Kyaw Soe Oo (ကျော်စိုးဦး; /my/; born 1988) is a Burmese journalist and media personality best known for his work with People Media.

==Career==
Kyaw Soe Oo arrived in Yangon in 2012 and began working as a journalist for a weekly news magazine in 2013. He later joined an online TV news called Ludu Media, where he was eventually promoted to editor. During this time, he conducted interviews with opposition groups and critics of the National League for Democracy government. These interviews drew public attention. Some of them led to a legal case filed by the driver of retired General Shwe Mann against Hla Swe, former Information Minister Ye Htut, and Bo Bo Kyaw Nyein under the Citizens' Personal Freedom and Protection Act. The case was dismissed by the Law Office, which ruled that the case was unconstitutional. He remained an editor until the online media was renamed People Media. In 2021, he became the online outlet's editor-in-chief.

During the 2021 military coup, Kyaw Soe Oo criticized the military's opponents through his solo broadcasts and his media outlet, People Media. He also frequently posed questions at military press conferences regarding ethnic armed groups. Kachin Independence Army (KIA) General Sumlut Gun Maw posted on social media that he had documented Kyaw Soe Oo's activities, drawing criticism from opposition figures.

Kyaw Soe Oo backs the military but has taken issue with some things the police have done.
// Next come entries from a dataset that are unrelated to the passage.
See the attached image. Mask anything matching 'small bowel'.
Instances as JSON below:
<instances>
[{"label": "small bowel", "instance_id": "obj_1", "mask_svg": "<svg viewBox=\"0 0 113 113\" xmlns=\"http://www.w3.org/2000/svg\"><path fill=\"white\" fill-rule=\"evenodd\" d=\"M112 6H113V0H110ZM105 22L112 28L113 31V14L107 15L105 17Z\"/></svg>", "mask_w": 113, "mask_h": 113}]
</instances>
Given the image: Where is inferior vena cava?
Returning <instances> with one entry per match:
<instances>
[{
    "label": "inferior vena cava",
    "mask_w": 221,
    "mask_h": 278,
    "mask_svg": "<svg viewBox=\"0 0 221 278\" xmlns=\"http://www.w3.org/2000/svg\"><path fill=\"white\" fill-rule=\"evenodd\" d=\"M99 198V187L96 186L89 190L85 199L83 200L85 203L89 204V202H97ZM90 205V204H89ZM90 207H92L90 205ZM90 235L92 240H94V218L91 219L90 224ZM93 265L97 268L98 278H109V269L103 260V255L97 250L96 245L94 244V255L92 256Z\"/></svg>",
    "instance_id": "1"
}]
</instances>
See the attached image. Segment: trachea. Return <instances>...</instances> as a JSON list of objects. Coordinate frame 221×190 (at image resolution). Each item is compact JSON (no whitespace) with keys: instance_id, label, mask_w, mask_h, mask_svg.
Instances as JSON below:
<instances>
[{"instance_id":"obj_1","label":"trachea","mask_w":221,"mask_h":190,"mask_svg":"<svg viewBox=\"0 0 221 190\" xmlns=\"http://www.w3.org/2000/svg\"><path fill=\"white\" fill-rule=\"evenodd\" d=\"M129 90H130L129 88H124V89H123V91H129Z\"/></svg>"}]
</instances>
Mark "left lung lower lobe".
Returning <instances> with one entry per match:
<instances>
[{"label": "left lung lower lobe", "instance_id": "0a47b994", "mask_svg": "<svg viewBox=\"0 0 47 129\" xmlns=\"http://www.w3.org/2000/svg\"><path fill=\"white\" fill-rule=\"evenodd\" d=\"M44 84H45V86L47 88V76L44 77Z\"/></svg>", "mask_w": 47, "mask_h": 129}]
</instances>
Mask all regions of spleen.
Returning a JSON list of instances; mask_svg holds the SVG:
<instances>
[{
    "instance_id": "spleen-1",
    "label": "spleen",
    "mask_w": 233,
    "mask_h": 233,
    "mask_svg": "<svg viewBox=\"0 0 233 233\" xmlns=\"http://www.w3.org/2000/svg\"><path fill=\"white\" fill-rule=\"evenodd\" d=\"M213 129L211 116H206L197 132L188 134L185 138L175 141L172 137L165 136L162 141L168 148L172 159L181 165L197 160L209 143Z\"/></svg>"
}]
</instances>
He got attention for calling out police officers who didn't show up to the funeral of Police Chief Nay Lin Hein, killed in the Battle of Somprabung in Kachin State on 8 March 2024. Police arrested him over it. He was charged under Section 505 (a) of the Penal Code at Zambuthiri Police Station in Nay Pyi Taw, but they let him go a few days later without pressing charges. They picked him up again on 9 January 2025 over a news broadcast he'd done. Some nationalist activists spoke out against the arrest. While he was held, People Media's news broadcasts got pulled. He was out after a few days and went back to presenting.
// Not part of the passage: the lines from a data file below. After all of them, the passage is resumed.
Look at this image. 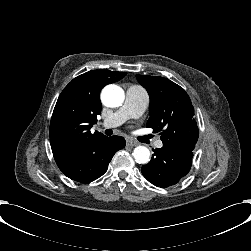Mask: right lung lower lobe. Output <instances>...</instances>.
<instances>
[{
  "mask_svg": "<svg viewBox=\"0 0 251 251\" xmlns=\"http://www.w3.org/2000/svg\"><path fill=\"white\" fill-rule=\"evenodd\" d=\"M124 147L125 139L123 137L105 136L94 144L87 157L62 172L74 181L92 182L107 171L113 155Z\"/></svg>",
  "mask_w": 251,
  "mask_h": 251,
  "instance_id": "1",
  "label": "right lung lower lobe"
}]
</instances>
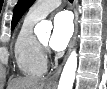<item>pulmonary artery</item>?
I'll list each match as a JSON object with an SVG mask.
<instances>
[{"mask_svg":"<svg viewBox=\"0 0 107 89\" xmlns=\"http://www.w3.org/2000/svg\"><path fill=\"white\" fill-rule=\"evenodd\" d=\"M61 4V0H39L30 9L28 14L41 19Z\"/></svg>","mask_w":107,"mask_h":89,"instance_id":"pulmonary-artery-1","label":"pulmonary artery"}]
</instances>
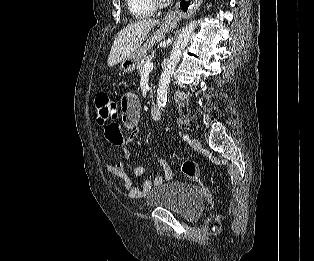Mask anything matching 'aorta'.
<instances>
[{"label": "aorta", "mask_w": 314, "mask_h": 261, "mask_svg": "<svg viewBox=\"0 0 314 261\" xmlns=\"http://www.w3.org/2000/svg\"><path fill=\"white\" fill-rule=\"evenodd\" d=\"M195 28L196 21H191L189 24L183 27L172 47L170 57L163 69L157 89V102L161 107L166 106L168 93L167 90L172 74L181 58L183 50L189 43Z\"/></svg>", "instance_id": "1"}]
</instances>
Kyaw Soe Oo is also known for supporting military violence against civilians and has repeatedly urged the junta to carry out aerial bombardments. He has frequently applauded and encouraged the military during airstrikes that resulted in numerous civilian casualties. In June 2024, during the Battle of Lashio, he reportedly suggested that the military should deploy groups of three helicopters for attacks rather than relying on a single aircraft, arguing that such a tactic would maximize casualties. In a 4 July 2024 broadcast about the Battle of Sangku, he called on the military to bomb the town, stating that the land remained and buildings could be rebuilt.
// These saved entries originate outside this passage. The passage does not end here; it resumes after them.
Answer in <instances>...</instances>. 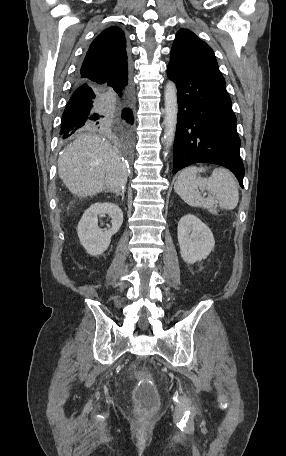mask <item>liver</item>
<instances>
[{
    "label": "liver",
    "instance_id": "obj_1",
    "mask_svg": "<svg viewBox=\"0 0 286 456\" xmlns=\"http://www.w3.org/2000/svg\"><path fill=\"white\" fill-rule=\"evenodd\" d=\"M58 174L72 194L88 197L104 188L119 193L127 182L128 168L108 141L83 135L63 150Z\"/></svg>",
    "mask_w": 286,
    "mask_h": 456
}]
</instances>
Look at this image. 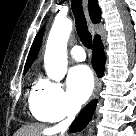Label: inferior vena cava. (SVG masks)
I'll use <instances>...</instances> for the list:
<instances>
[{"mask_svg":"<svg viewBox=\"0 0 136 136\" xmlns=\"http://www.w3.org/2000/svg\"><path fill=\"white\" fill-rule=\"evenodd\" d=\"M80 111V106L79 105H70L67 108V119L64 121L60 122L57 124L54 128L61 132L64 133L69 125L73 122L75 119L76 114Z\"/></svg>","mask_w":136,"mask_h":136,"instance_id":"inferior-vena-cava-1","label":"inferior vena cava"}]
</instances>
In January 2026, Kyaw Soe Oo was reported to have engaged in a controversial act at a cemetery for fallen resistance fighters while visiting Singu Township alongside military troops after the town had been retaken from resistance forces. Photographs circulated online showing him placing his foot on a tombstone belonging to a member of the People’s Defense Force (PDF) while tying his shoelaces. The incident sparked public backlash and criticism from supporters of the resistance movement, who described the gesture as disrespectful toward those who had died in the conflict. Following the controversy, some supporters of the revolutionary movement circulated posts offering large cash rewards for information leading to his arrest, and in certain instances called for violence against him.

== Awards and recognition ==
On March 2, 2026, he was conferred the Medal for Excellent Performance in Social Field (Second Class), one of the highest national medals awarded by the Government of Myanmar for exceptional contributions to social welfare.